Tedlîs

 

Tedlîs: Hadisi gerçekte bulunduğu dereceden daha üstün bir mertebede olduğunu vehmettirecek bir senedle nakletmektir.

Tedlîs iki kısımdır: İsnaddaki tedlîs ve şuyûh Tedlîsi

1) İsnaddaki Tedlîs: Kişinin, karşılaştığı kimselerden duymadığı bir sözü yahut yaptığını görmediği bir fiili o sözü duyduğunu ya da (o fiili) gördüğünü vehmettirecek şekilde rivayet etmesidir. Mesela dedi, yaptı, ya da filandan filan dedi yahut yaptı ve buna benzer ifadeler kullanması.

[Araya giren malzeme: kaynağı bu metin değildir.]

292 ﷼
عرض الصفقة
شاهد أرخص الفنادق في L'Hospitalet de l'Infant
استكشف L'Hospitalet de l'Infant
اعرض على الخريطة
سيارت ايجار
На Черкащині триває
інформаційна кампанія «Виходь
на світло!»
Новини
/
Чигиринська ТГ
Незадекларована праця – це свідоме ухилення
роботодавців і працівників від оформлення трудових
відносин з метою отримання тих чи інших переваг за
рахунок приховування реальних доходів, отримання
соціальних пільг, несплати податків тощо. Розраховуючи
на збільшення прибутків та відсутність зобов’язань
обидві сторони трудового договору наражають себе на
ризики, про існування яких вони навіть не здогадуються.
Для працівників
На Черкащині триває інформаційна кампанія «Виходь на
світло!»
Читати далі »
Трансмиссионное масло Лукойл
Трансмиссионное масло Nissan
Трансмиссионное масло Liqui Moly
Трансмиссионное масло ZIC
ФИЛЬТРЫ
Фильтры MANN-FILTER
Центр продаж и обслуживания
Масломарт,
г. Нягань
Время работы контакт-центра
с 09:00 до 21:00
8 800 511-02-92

2) Şuyûh Tedlîsi: Rivayeti naklederek şeyhini (kendisinden hadis aldığı hocasını) meşhur olduğu nitelikten bir başkası ile zikretmesi ve böylelikle onun bir başka ravi olduğu izlenimini vermesidir. Bunu da ya kendisinden yaşça daha küçük olmasından ötürü böyle yapar ve bunu kendisinden daha aşağı mertebede bulunandan rivayet ettiğinin açığa çıkmasını istemez. Yahutta insanların hocalarının fazla olduğunu sanması için ya da başka maksatlarla yapar.

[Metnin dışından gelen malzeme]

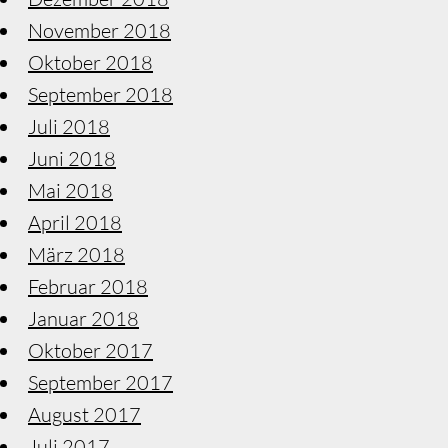
November 2018
Oktober 2018
September 2018
Juli 2018
Juni 2018
Mai 2018
April 2018
März 2018
Februar 2018
Januar 2018
Oktober 2017
September 2017
August 2017
Juli 2017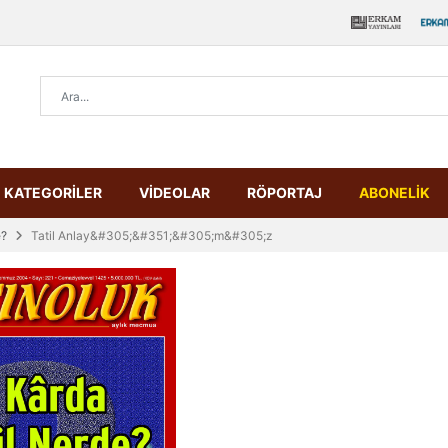
KATEGORİLER
VİDEOLAR
RÖPORTAJ
ABONELİK
e?
Tatil Anlay&#305;&#351;&#305;m&#305;z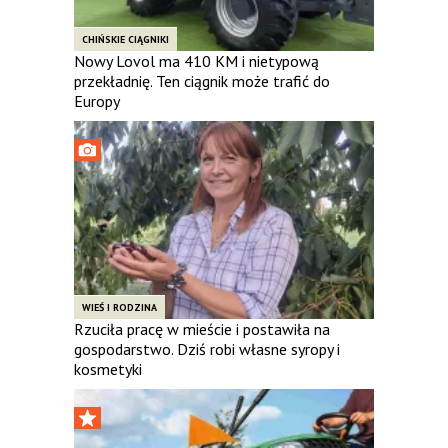
CHIŃSKIE CIĄGNIKI
Nowy Lovol ma 410 KM i nietypową
przekładnię. Ten ciągnik może trafić do
Europy
WIEŚ I RODZINA
Rzuciła pracę w mieście i postawiła na
gospodarstwo. Dziś robi własne syropy i
kosmetyki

Tedlîs yapanlar pek çoktur. Aralarında zayıf raviler de, sika raviler de vardır. Hasan-ı Basri, Humeyd et-Tavîl, Süleyman b. Mehran, el-A’meş, Muhammed b. İshak, el-Velid b. Muslim gibi. Hadis hafızları tedlîs yapanları beş mertebeye ayırmışlardır:

1- Tedlîs yaptığı ancak nadiren görülenler Yahya b. Saîd gibi.

2- Hadis imamlarının Tedlîs yapmasını muhtemel görmekle birlikte, imamlığı ve yaptığı rivayetlere göre tedlîsinin azlığı dolayısıyla sahihlerde rivayetleri nakledilenler. Süfyan es-Sevrî gibi; yahutta ancak sika bir raviden tedlîs yapanlar; Süfyan b. Uyeyne gibi.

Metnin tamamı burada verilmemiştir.